Hypatia’nın ders verdiği bu okulda, Orestes ve Synesius da yer almaktadır. Sonradan büyük bir filozof olan Synesius ona hayranlığını ve ilmine duyduğu takdirlerini içeren birçok mektup yazmıştır. Hatta Synesius’un Hypatia’ya yazdığı mektuplar günümüze kadar ulaşmıştır.

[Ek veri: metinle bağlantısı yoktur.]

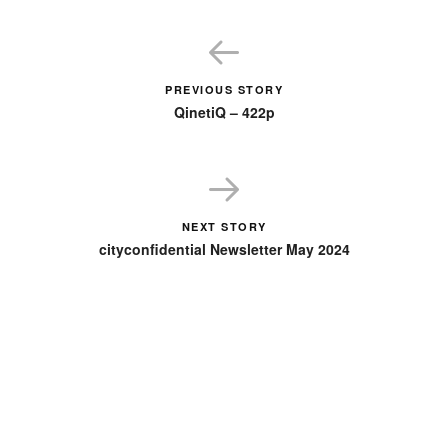
PREVIOUS STORY
QinetiQ – 422p
NEXT STORY
cityconfidential Newsletter May 2024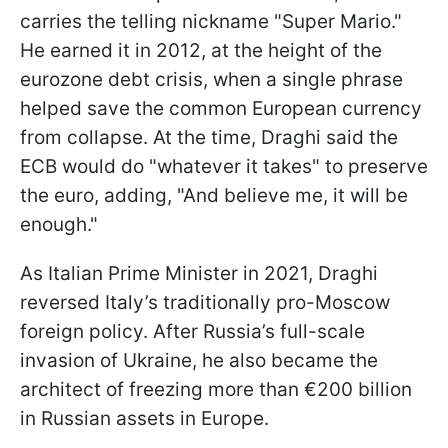
carries the telling nickname "Super Mario."
He earned it in 2012, at the height of the
eurozone debt crisis, when a single phrase
helped save the common European currency
from collapse. At the time, Draghi said the
ECB would do "whatever it takes" to preserve
the euro, adding, "And believe me, it will be
enough."
As Italian Prime Minister in 2021, Draghi
reversed Italy’s traditionally pro-Moscow
foreign policy. After Russia’s full-scale
invasion of Ukraine, he also became the
architect of freezing more than €200 billion
in Russian assets in Europe.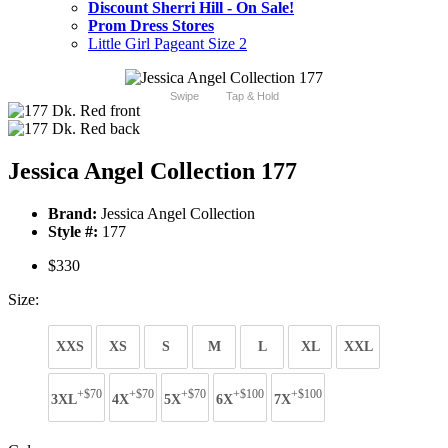
Discount Sherri Hill - On Sale!
Prom Dress Stores
Little Girl Pageant Size 2
Swipe
Tap & Hold
Jessica Angel Collection 177
Brand:
Jessica Angel Collection
Style #:
177
$330
Size:
XXS
XS
S
M
L
XL
XXL
+$70
+$70
+$70
+$100
+$100
3XL
4X
5X
6X
7X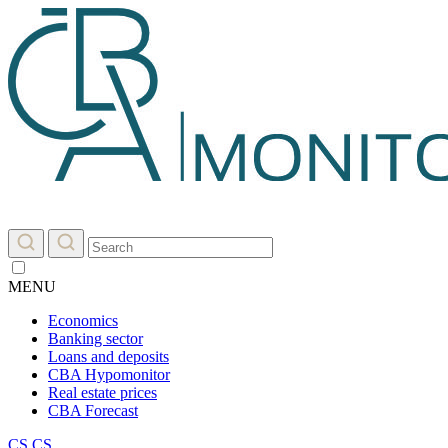
MENU
Economics
Banking sector
Loans and deposits
CBA Hypomonitor
Real estate prices
CBA Forecast
CS
CS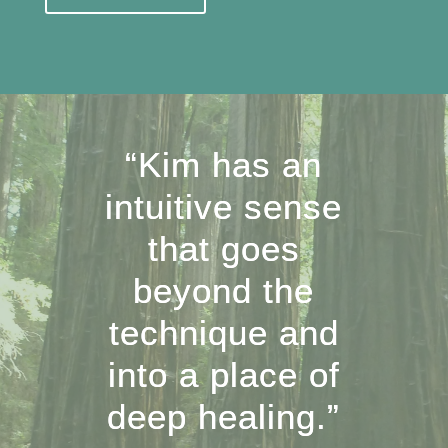
“Kim has an
intuitive sense
that goes
beyond the
technique and
into a place of
deep healing.”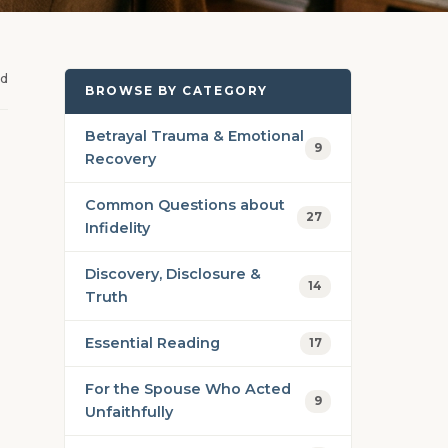
ad
BROWSE BY CATEGORY
Betrayal Trauma & Emotional
9
Recovery
Common Questions about
27
Infidelity
Discovery, Disclosure &
14
Truth
Essential Reading
17
For the Spouse Who Acted
9
Unfaithfully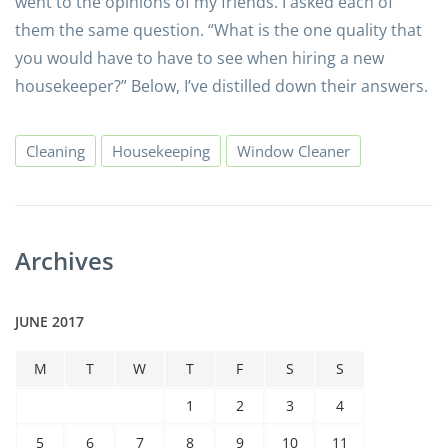
went to the opinions of my friends. I asked each of
them the same question. “What is the one quality that
you would have to have to see when hiring a new
housekeeper?” Below, I’ve distilled down their answers.
Cleaning
Housekeeping
Window Cleaner
Archives
JUNE 2017
M
T
W
T
F
S
S
1
2
3
4
5
6
7
8
9
10
11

Bir süre sonra bu dönemde yaşanan siyasi ve dini olaylar İskenderiye Okulu üzerinde bir baskı kurmuş ve ayrıca fanatizmi de güçlendirmiştir. Aynı süreçte İskenderiye Psikoposu Cyril, Hypatia’nın onun çıkarlarına uymayan şeyler yaptığını gördüğünde onun öldürülmesini emretmiştir. Ancak cemaati de Hypatia’nın değersiz olduğuna inandırabilmek adına İncil’den alıntılar yapmıştır: 

“Kadın sessizliği ve uysallığı öğrenmelidir. Kadının ne ders vermesine ne de erkeğin üzerinde yetki sahibi olmasına izin vermeyeceğim. Suskun olacak ve sessiz kalacaktır. Çünkü önce Âdem, sonra Havva yaratılmıştır”. 

Bu alıntıların ardından Cyril, Hypatia için “dinsiz” ve “şeytan” gibi kelimeler kullanmış ve cemaati daha da kışkırtarak amacına ulaşmıştır. Siyah kukuletalı, yaklaşık 500 kişi kadar olan fanatik bir grup, bir sabah Hypatia’yı saçlarından sürükleyerek kiliseye götürmüş, ardından da vahşice öldürmüşler, sonrasında ise Hypatia’nın ölü bedenini kilisenin içinde ateşe vermişlerdir.

Hypatia’nın öldürülmesi İskenderiye’de büyük bir yankı bulmuştur.

Hypatia’nın ölümünden sonra yeni Plâtoncu okul da onunla birlikte tarihin karanlık sularına gömülmüştür. Hypatia, ölümünden bu yana unutulmayan bir isimdir ve adeta bir efsane haline gelmiştir. Bilim ve sanat alanlarında sembol olan Hypatia hakkında zaman içerisinde şiirler, romanlar ve oyunlar yazılmıştır. Feminist sanata da konu olmuştur.

Voltaire’e göre Hypatia, “Bağnazlığın masum bir kurbanı; öldürülmesi ise, Yunan tanrılarıyla beraber, sorgulama özgürlüğünün de ortadan kalkışının bir simgesidir”.

Hypatia’nın hayatı 2009 yapımı “Agora” filmine de konu olmuştur.